Fig. 1: Concept of lasing EP.

For reference, a linear PT symmetric coupled-cavity system is presented in (a). The case of coupled identical laser cavities with an ideal gain medium is plotted in (b): here, nonlinear saturation effects are taken into account but the population inversion does not induce any refractive index change, therefore there is no pump-induced frequency shift of the resonant modes (α = 0 in Eqs. (1)). Note that the EP becomes a nonlinear (pitchfork) bifurcation point (marked by the label BP). c A nonzero phase-amplitude coupling in the semiconductor cavity (nonzero α-factor) induces an asymmetric blueshift, with a net detuning Δω between the two cavities and thus breaks their parity symmetry. As a result, it impedes the formation of the EP. The effective PT symmetry (g₁ = −g₂, g_j = −κ + (n_j − n₀)βγ_∥/2, j = 1, 2), and hence the formation of an EP can be restored if the (active) blueshift is compensating for by using a static redshift (i.e., introduced in the design from the beginning) δω as shown in (d).
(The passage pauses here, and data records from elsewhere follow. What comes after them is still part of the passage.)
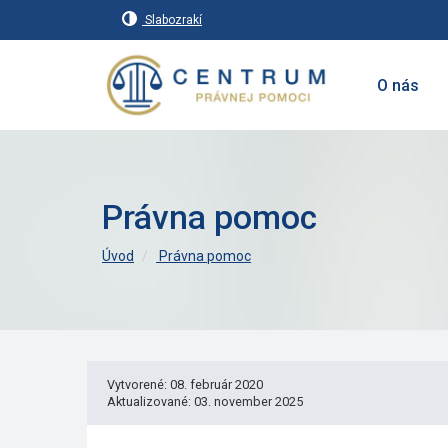
Slabozrakí
O nás
Právna pomoc
Úvod
Právna pomoc
Vytvorené: 08. február 2020
Aktualizované: 03. november 2025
The colors of the disks represent the sum of the frequency shift due to the carriers, Δω_1,2 = α(n_1,2 − n₀)βγ_∥/2, and the fabrication. Here we take P_tot = 3P₀, where P₀ is the threshold of a single cavity. In the bifurcation diagrams, H represents the Hopf bifurcation, LP is a limit point or fold, where two steady-state solutions annihilate each other (note that the slope of the curve at these points is infinite), and BP refers to a branch point bifurcation.